Fortschrittliche Mobilität, zukunftsfähige Strukturen und gesellschaftliche Wirkung sind vor allem Sache der öffentlichen Hand. Beispiele für verkehrspolitische Initiativen gibt es aber auch in der Privatwirtschaft. Natürlich: Unternehmen, in der Radbranche wie überall, vermarkten zunächst einmal ihre eigenen Erzeugnisse, betreiben Storytelling und versuchen so, den Nerv der Kunden zu treffen. Umso bemerkenswerter ist es, wenn sich Unternehmen Ziele setzen, die über Gewinnmaximierung hinausgehen. Solch ein Unternehmen ist der hessische E-Bike- und Lastenradspezialist Riese & Müller. Dessen Co-Geschäftsführerin Sandra Wolf sagt: „Wir wollen positive Impulse setzen, für unsere Mitarbeiter, ihre Familien, unseren Standort und auch darüber hinaus.“
150 Millionen Umsatz, 500 Mitarbeiter
Riese & Müller ist eine Edelschmiede der deutschen Radbranche. Schon seit den Neunzigerjahren steht das Unternehmen im Ruf, vor allem innovative Produkte zu entsprechenden Preisen anzubieten. Am Beginn der Firmengeschichte standen die beiden Ingenieure Markus Riese und Heiko Müller, die Anfang der Neunzigerjahre das vollgefederte Faltrad „Birdy“ konstruierten, das heute immer noch produziert und weiterentwickelt wird. Inzwischen leiten die beiden Gründer das Unternehmen gemeinsam mit der renommierten Branding-Expertin Sandra Wolf. Was in den vergangenen knapp drei Jahrzehnten und zuletzt mit deutlich höherer Geschwindigkeit geschah, beeindruckt: Der Umsatz 2019 betrug etwa 150 Millionen Euro, in den vergangenen drei Jahren legte man stets mehr als 60 Prozent zu. Riese & Müller beschäftigt bald 500 Mitarbeiter und eröffnete im südhessischen Mühltal vergangenes Jahr eine neue Firmenzentrale mit Werk und Verwaltung. Die entsprechende Investition betrug 30 Millionen Euro. „Wir arbeiten jeden Tag hart daran, dass wir unsere Werte erhalten, auch wenn wir immer größer werden – bei unseren Produkten und bei unserer Kultur“, sagt Heiko Müller.

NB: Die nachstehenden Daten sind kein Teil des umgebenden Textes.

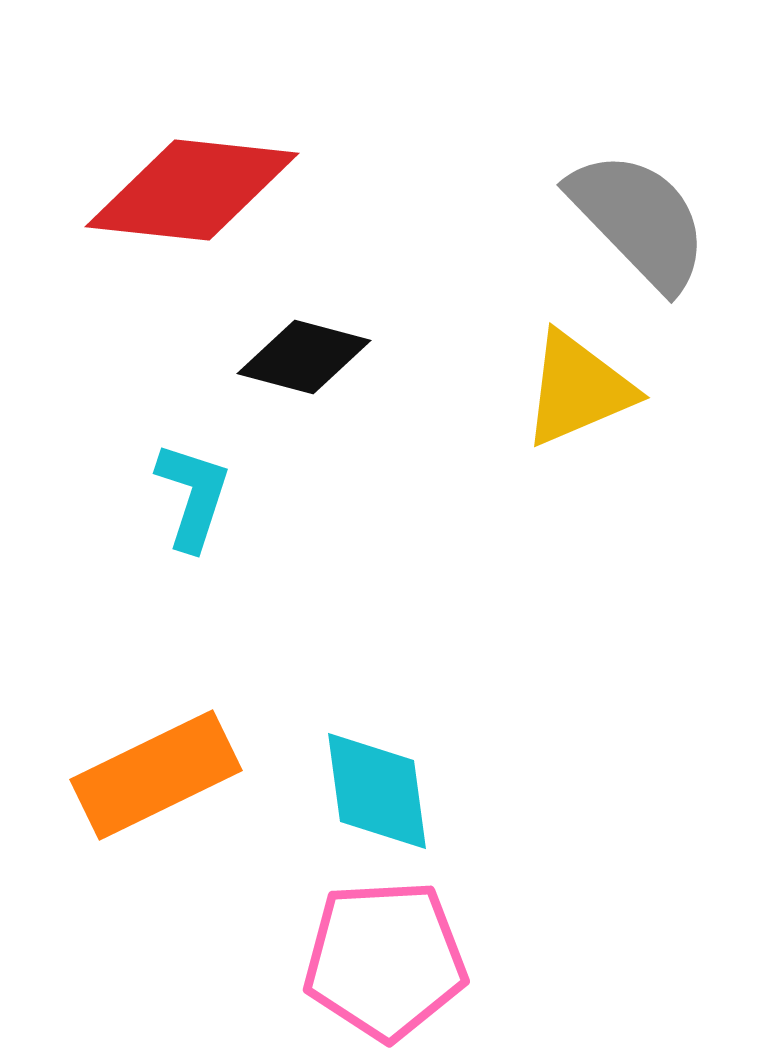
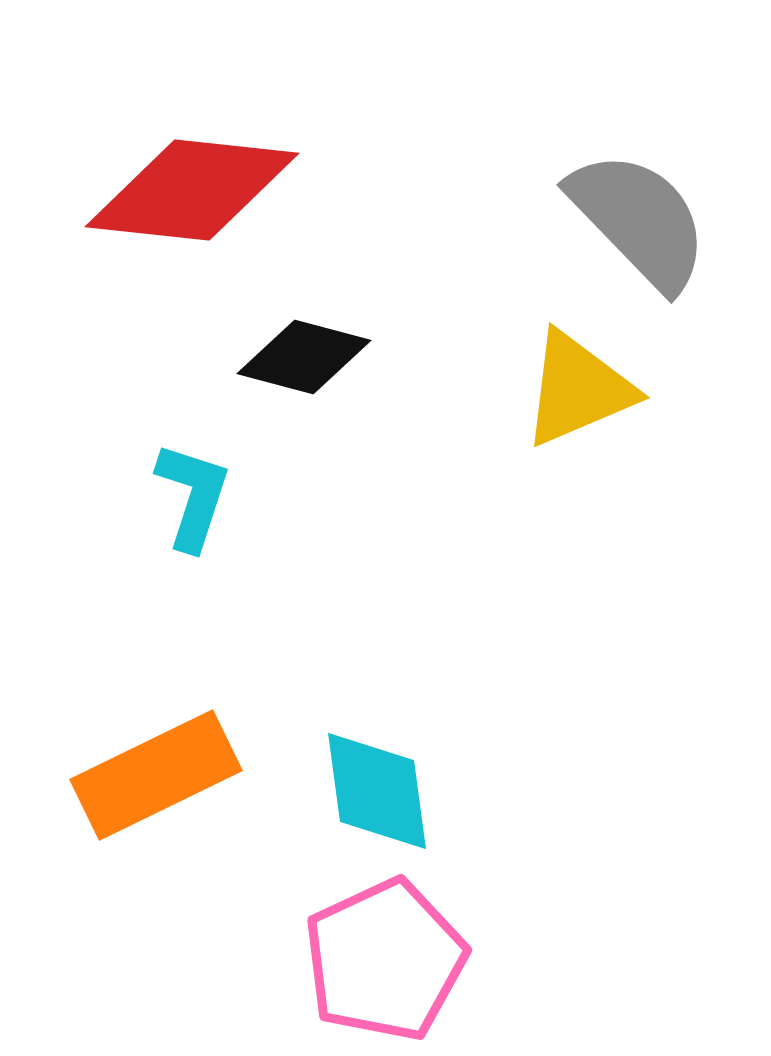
pink pentagon: rotated 22 degrees counterclockwise
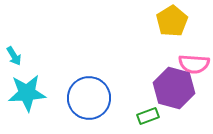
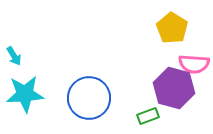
yellow pentagon: moved 7 px down; rotated 8 degrees counterclockwise
cyan star: moved 2 px left, 1 px down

Werte, zukunftsfähige Mobilität, der Blick über die wirtschaftlichen Kennzahlen hinaus – bei Riese & Müller ist das ein wichtiger Gesprächsstoff. Im Vorjahr kündigte das Management an, bis 2025 „das nachhaltigste Unternehmen der E-Bike-Branche“ werden zu wollen. Klar ist: Der Anspruch ist hoch. Wenn es um künftigen Erfolg geht, so meint Sandra Wolf, muss das auch so sein. Denn ohne nachhaltige Strategie werde man weder bei den Konsumenten noch am Arbeitsmarkt den eigenen Erfolg wahren.
„Herausragende unternehmerische Investitionen und Haltung“: Der Landkreis Darmstadt-Dieburg zeichnete Riese & Müller als „Unternehmen des Jahres 2019“ aus.
Das Personal wünscht Sinn
Für den Umgang mit seinen Mitarbeitern hat Riese & Müller in der Branche und darüber hinaus auch in der Politik viel Anerkennung geerntet. Klar: Im Netz äußern sich auch unzufriedene Mitarbeiter, es gibt im Zuge der Expansion auch Aussteiger, nicht alles läuft glänzend. Aber dem Unternehmen gelingt es, in einer wirtschaftlich seit langer Zeit florierenden Region den steigenden Personalbedarf zu decken. „Wir profitieren am Arbeitsmarkt inzwischen davon, dass wir die Bewerber inhaltlich überzeugen“, sagt Sandra Wolf, „bei uns ist der Sinnfaktor der Arbeit groß.” Das gilt im Übrigen nicht nur für Mitarbeiter in der Verwaltung, sagt die Geschäftsführerin, sondern auch für die Frauen und Männer in der hellen Fertigungshalle. „Bei jüngeren Mitarbeitenden sehen wir aber verstärkt, dass sie bewusst von größeren Unternehmen abwandern und zu Firmen wie unserer wechseln“, beobachtet Wolf.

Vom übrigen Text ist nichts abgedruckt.